━━ INFORMATION SUPPLIED ━━

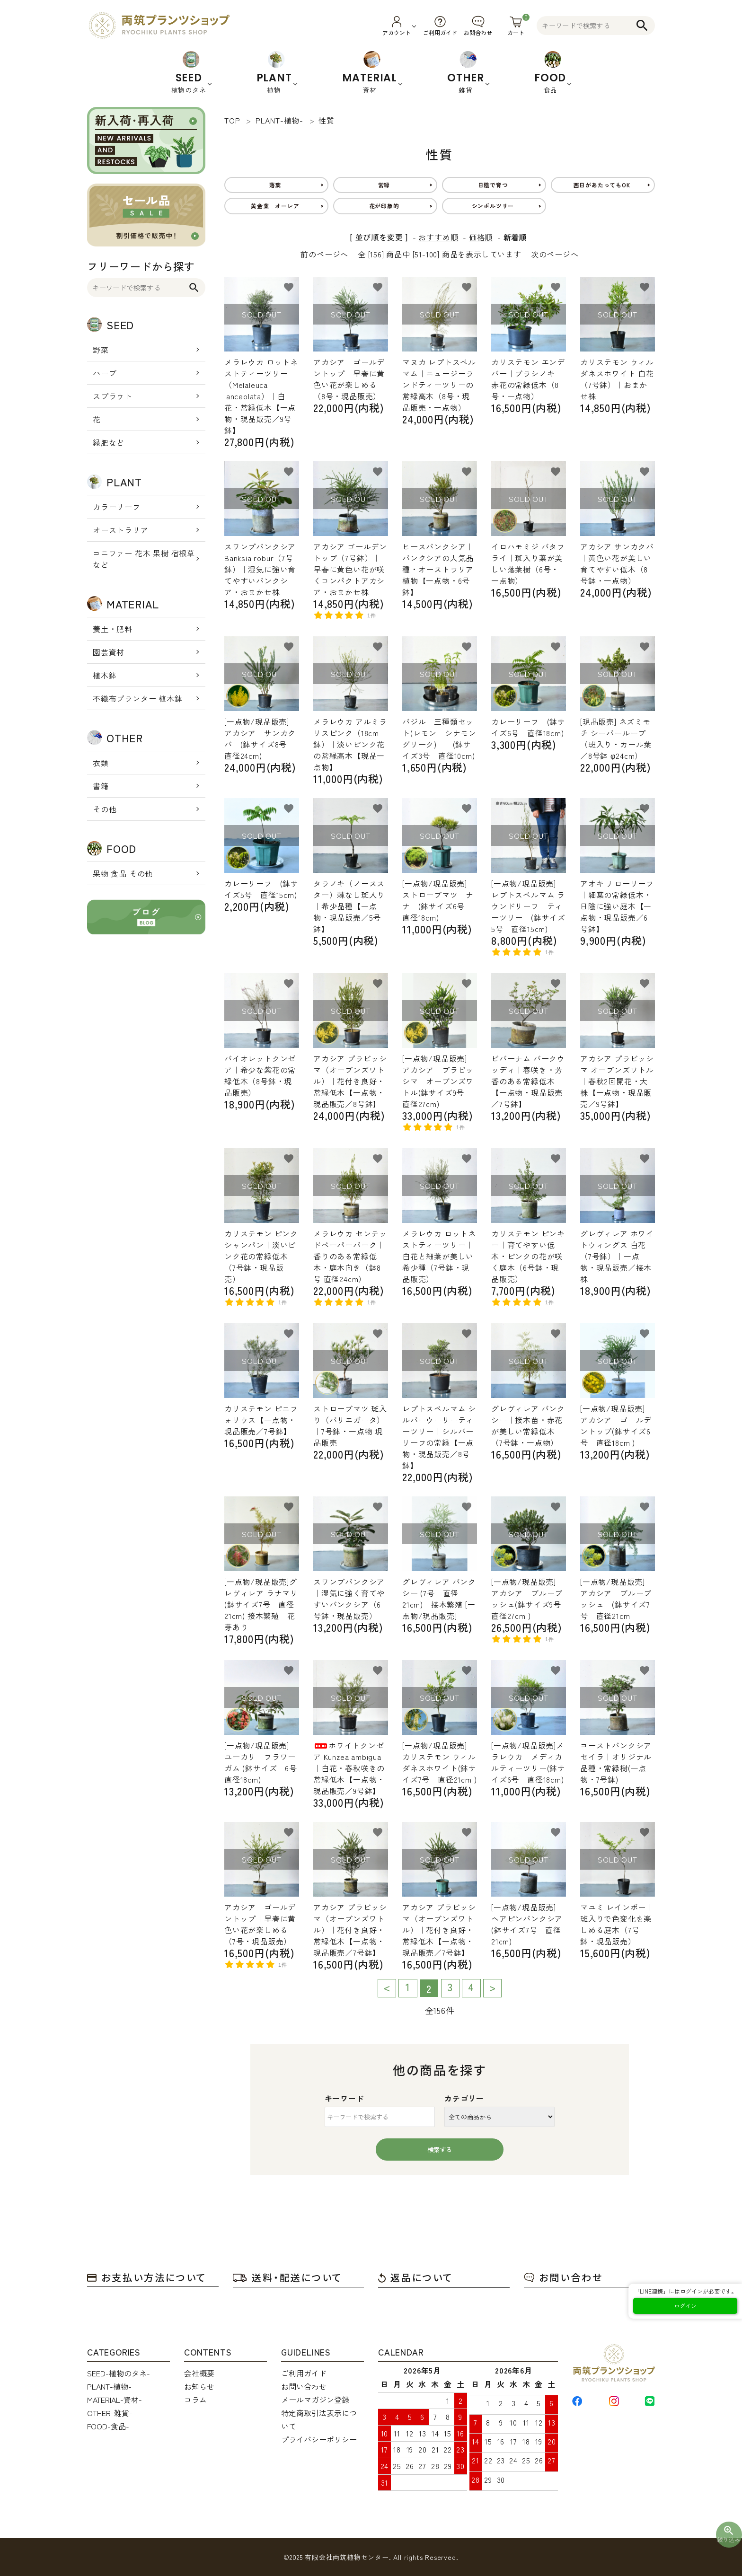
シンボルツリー (493, 206)
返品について (415, 2277)
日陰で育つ (493, 185)
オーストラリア (121, 530)
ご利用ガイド (304, 2373)
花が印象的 (384, 206)
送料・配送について (287, 2277)
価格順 (481, 237)
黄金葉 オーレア (275, 206)
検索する (439, 2149)
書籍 (101, 785)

━━━

DIRECTIONS: What is wanted is an exact repeat of the lines from the one with "オーストラリア (121, 530)" through the last line of the listing above, and no other text.

TASK RESULT:
オーストラリア (121, 530)
ご利用ガイド (304, 2373)
花が印象的 (384, 206)
送料・配送について (287, 2277)
価格順 (481, 237)
黄金葉 オーレア (275, 206)
検索する (439, 2149)
書籍 (101, 785)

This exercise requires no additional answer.